Industry disappointed by Sunak’s spring statement

The hospitality industry has been left deflated following the chancellor's spring statement, which was delivered to parliament on 23rd March.

While Rishi Sunak unveiled the government's new tax plan in a bid to ease the UK's growing cost of living crisis, industry leaders were left frustrated by the silence on VAT. Much of the industry had been hoping for the government to maintain the reduced rate of 12.5% on food and soft drinks, particularly because of the growing momentum of the sector's #VATsEnough campaign.

"This is a real setback for thousands of UK hospitality businesses still suffering the devastating effects of Covid, and facing a tidal wave of rising costs," said Kate Nicholls, CEO of UKHospitality. "For many businesses, the removal of the lifeline of a lower rate of VAT might prove fatal.

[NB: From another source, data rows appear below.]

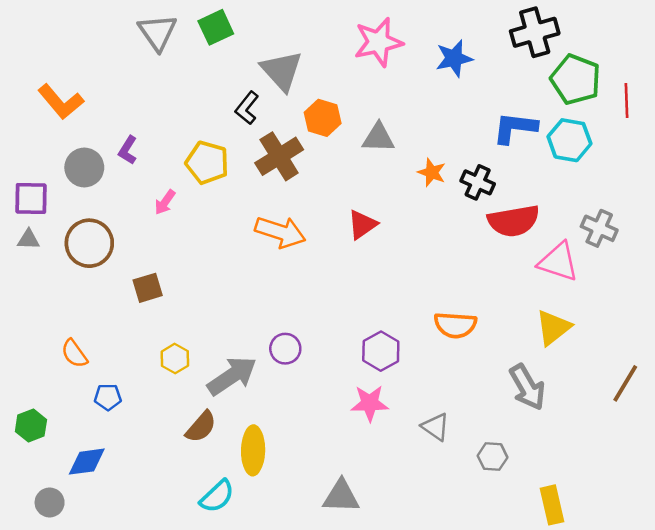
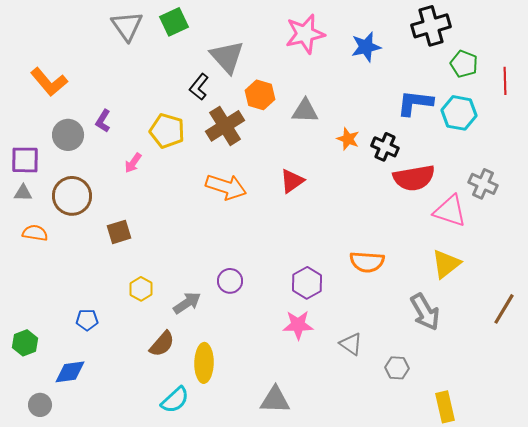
green pentagon: (576, 79) -> (464, 64), size x0.7
orange semicircle: (74, 354) -> (35, 233), moved, turned 135
gray arrow: (232, 376) -> (187, 303), size x0.7

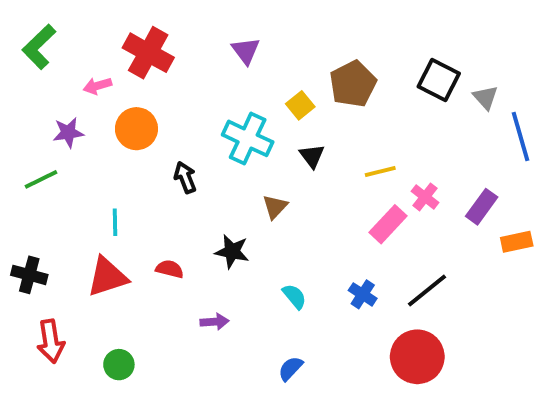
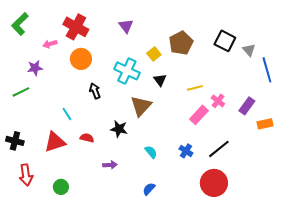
orange circle: (136, 129) -> (81, 59), moved
brown triangle: (275, 207) -> (141, 106), size x1.6
cyan line: (115, 222) -> (67, 114), moved, turned -32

For a heavily, disproportionately taxed sector a return to 20% dashes the hopes that many businesses could begin to recoup some of the losses of the last two years."

What Sunak did announce was plans to boost business investment, innovation and growth across the UK. He has increased the government's employment allowance – a relief that allows smaller businesses to reduce their national insurance contributions (NICs) bills each year – from £4,000 to £5,000 as part of the strategy. He says the cut is worth up to £1,000 for half a million smaller businesses, starting on 6th April. 

The chancellor said he will examine how the tax system, including the Apprenticeship Levy, can be used to encourage employers to invest in adult training, with the UK currently spending half the European average on employee training. 

"The increase in the NIC threshold for employees is a very positive move and will boost disposable income, although extending that measure to employers would help hospitality businesses to recruit and retain talent," said Nicholls.

Sunak confirmed a 50% business rates relief for eligible hospitality, leisure and retail properties with a cap of £110,000 per company, which will also come in in April. 

John Webber, head of business rates for Colliers, added: “It was disappointing that the elephant in the room, business rates, was largely ignored, despite the impact that ultra-high rates bills has had on businesses in recent years.

“The chancellor reiterated the 50% business rates discount for the retail, leisure and hospitality sector as of April 1st, but with a cap of £110,000 per company, this will only support the smallest businesses in the sectors and will do little to help the larger companies who account for the majority of jobs. Any support to businesses in other sectors of the economy was also totally lacking.

“Retailers and other high street operators will be now considering their business plans now for next year and looking closely at their future business rates liabilities, particularly when the Covid-related reliefs come to an end. It is essential the Chancellor provides reassurance that rates bills next year will immediately reflect the lower rents we are seeing in the market now -providing incentives for businesses to keep or expand space and for property investors to invest in the sector across the UK.”